ABD sevdiği ve alıştığı dostunu bırakır mı, orası da başka bir konu… Tabi ki, her Türk’ün ülkesinde yaşama ve hayatını sonlandırma hakkı vardır. O da gelebilir, neden olmasın ki…
Bu arada siz Türkçe Olimpiyat’larındaki birbirinden ilginç konukların etkinliklerini izlerken, bu organizasyonun anısına “ATATÜRK’ÜN RESMİNİN KALDIRILDIĞI” 1 milyon adet 1 milyon TL madeni paranın basıldığını biliyor muydunuz? Hadi cebinize bir bakın belki karışmış olabilir! Yakında paramızı yeni resimlerle süslerlerse şaşırmayın! Bu denemeydi… Tepki oldu mu? Millet farkında bile değil. Tepki olacak mı? Hiç sanmıyorum… Bir iki protesto ile yine unutulanlar arasındaki yerini alır!

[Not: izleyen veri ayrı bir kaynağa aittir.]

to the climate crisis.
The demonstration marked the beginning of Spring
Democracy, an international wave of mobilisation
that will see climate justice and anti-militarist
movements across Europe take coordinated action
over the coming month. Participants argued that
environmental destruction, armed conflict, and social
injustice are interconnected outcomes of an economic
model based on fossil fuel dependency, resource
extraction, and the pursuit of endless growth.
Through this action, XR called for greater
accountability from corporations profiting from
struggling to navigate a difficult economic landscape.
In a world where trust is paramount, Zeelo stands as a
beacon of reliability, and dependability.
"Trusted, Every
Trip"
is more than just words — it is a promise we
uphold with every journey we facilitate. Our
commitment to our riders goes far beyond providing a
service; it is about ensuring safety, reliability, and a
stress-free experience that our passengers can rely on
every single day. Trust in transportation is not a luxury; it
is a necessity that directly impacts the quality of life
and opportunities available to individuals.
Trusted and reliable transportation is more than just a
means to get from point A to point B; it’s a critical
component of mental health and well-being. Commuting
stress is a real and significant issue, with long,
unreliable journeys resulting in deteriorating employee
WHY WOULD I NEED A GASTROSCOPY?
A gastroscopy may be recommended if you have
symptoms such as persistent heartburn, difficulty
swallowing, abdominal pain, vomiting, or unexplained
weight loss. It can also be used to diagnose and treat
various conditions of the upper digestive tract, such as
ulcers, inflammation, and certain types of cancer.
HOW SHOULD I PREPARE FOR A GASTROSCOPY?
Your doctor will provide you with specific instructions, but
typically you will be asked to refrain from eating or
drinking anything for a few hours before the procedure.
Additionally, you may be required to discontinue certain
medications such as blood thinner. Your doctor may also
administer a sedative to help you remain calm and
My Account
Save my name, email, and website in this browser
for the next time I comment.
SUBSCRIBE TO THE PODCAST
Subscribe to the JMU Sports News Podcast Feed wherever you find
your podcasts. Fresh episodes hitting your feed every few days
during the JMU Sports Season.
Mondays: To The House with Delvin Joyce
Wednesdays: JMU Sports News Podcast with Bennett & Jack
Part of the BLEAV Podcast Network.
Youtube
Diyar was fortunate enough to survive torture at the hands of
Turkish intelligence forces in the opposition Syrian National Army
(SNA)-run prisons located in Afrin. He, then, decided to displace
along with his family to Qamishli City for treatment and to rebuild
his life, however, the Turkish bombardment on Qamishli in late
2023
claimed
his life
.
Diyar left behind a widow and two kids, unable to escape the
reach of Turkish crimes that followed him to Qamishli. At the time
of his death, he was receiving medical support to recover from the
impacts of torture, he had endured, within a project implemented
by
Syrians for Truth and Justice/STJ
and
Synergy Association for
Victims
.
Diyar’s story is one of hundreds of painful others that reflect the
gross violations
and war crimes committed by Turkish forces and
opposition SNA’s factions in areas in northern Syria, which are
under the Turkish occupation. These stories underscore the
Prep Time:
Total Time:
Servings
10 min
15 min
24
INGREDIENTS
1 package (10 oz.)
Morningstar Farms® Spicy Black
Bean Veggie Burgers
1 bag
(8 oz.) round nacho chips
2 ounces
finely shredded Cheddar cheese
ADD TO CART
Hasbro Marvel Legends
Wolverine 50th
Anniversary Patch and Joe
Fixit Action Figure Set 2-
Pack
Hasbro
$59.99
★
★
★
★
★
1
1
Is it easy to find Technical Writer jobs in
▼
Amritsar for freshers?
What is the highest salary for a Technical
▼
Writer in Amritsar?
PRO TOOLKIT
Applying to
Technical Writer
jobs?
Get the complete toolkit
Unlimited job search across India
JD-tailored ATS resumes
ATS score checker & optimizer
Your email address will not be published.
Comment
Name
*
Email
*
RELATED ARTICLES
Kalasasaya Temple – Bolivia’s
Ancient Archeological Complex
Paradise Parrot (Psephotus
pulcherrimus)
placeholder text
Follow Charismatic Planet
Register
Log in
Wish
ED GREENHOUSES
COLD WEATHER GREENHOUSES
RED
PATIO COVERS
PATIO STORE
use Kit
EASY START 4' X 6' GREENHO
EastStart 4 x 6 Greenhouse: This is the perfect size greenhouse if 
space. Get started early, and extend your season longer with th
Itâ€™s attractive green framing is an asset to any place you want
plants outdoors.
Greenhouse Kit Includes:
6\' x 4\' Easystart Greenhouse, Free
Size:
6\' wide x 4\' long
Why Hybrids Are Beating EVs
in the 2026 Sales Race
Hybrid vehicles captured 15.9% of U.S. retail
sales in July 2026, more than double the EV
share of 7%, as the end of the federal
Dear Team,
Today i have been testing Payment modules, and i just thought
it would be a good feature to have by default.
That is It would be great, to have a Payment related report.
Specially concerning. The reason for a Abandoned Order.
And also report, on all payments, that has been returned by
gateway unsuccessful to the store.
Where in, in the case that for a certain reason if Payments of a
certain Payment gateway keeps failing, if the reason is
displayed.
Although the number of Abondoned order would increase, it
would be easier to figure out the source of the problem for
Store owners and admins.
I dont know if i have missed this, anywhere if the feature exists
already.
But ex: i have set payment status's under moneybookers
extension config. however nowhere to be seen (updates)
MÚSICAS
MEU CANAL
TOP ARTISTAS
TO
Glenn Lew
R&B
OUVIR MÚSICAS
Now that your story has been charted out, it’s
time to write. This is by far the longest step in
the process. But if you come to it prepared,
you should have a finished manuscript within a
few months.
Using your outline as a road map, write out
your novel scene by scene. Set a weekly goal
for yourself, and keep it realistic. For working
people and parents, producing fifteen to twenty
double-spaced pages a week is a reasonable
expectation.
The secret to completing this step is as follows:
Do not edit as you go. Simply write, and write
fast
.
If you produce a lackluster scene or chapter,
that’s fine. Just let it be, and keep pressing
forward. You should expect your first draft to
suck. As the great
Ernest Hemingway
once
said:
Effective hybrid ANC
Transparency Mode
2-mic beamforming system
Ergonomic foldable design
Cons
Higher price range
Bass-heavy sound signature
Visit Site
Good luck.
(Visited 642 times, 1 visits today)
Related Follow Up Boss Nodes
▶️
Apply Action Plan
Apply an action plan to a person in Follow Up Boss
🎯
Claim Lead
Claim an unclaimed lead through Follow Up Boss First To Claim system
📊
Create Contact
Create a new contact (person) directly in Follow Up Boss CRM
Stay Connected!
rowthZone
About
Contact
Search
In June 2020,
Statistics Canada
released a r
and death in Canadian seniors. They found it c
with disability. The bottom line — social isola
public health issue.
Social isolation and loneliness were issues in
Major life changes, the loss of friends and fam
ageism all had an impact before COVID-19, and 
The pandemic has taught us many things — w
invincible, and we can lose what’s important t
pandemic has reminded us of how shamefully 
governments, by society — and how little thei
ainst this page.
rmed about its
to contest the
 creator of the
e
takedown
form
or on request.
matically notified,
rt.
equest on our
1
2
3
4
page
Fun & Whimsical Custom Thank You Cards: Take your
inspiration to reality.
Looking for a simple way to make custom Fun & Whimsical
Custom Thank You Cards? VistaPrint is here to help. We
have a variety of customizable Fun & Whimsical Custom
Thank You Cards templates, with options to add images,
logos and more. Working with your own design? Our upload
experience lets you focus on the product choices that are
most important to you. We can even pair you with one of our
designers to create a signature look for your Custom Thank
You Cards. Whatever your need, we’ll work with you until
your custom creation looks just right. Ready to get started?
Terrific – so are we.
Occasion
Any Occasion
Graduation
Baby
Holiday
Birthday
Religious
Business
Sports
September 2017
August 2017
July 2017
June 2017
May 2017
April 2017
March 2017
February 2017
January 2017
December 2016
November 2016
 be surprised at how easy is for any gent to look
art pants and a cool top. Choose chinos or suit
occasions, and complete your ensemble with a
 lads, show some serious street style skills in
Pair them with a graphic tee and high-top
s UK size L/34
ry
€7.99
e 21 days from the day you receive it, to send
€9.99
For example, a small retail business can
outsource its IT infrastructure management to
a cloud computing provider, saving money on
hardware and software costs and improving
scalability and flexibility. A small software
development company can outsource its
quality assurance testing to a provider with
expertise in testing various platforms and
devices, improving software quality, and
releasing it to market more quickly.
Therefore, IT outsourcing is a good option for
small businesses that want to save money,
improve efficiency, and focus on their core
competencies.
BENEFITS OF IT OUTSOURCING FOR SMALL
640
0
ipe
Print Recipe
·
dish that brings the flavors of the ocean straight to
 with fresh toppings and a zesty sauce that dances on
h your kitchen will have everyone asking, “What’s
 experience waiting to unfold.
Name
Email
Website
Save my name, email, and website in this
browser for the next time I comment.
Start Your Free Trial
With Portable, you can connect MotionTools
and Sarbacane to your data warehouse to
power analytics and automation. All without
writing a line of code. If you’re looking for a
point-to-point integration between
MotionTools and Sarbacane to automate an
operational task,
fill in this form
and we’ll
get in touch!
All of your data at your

Başkanlık Sistemi hakkında birkaç söz edip kaçacağım, fazla kafanızı şişirmek istemiyorum. Artık 2014 yılına kadar gündemimizden düşmeyecek. Ne zamlar, ne dış politikada ki gelişmeler bile bu gündemin yanında sönük kalacak. Sabah kalkacağız Cumhurbaşkanı ne dedi, yatacağız Başbakan ne dedi? Medya’ya sakız olacak bu konu. Ta ki, adayların resmileşmesine kadar. Bence aday adaylarından kimse bu konuda tüyo vermeyecek. Sorular “Demokratik çerçevede neyse o yapılacak” yanıtı ile geçiştirilerek kamuoyunun merakının da güncel kalması sağlanacak.
Bağışlayın birkaç sözde hani adını ne koyarsak koyalım dediğimiz, “Terör” meselesine:
Artık herkes karnından konuşmamalı. Milli birlik ve bütünlüğümüzün korunması için herkesin bir araya gelmesi ve fikirlerini söylemesi çok önemli. Örneğin MHP masaya oturmayacağını söyleyerek tavrını açıkça ortaya koydu. BDP’nin kini hepimiz biliyoruz. Peki, AKP ve CHP’nin bu konuda ne yapacakları belli mi? Ben henüz anlamış değilim. Onlarda en kısa zamanda bu konudaki görüşlerini açıkça kamuoyuna duyurmalıdır.
Birazdan filmin beş dakika arası…
Siz ararken, mısır filan da yiyin… Adettendir sinemada!...
Daha filmin ikinci yarısında neler göreceksiniz neler!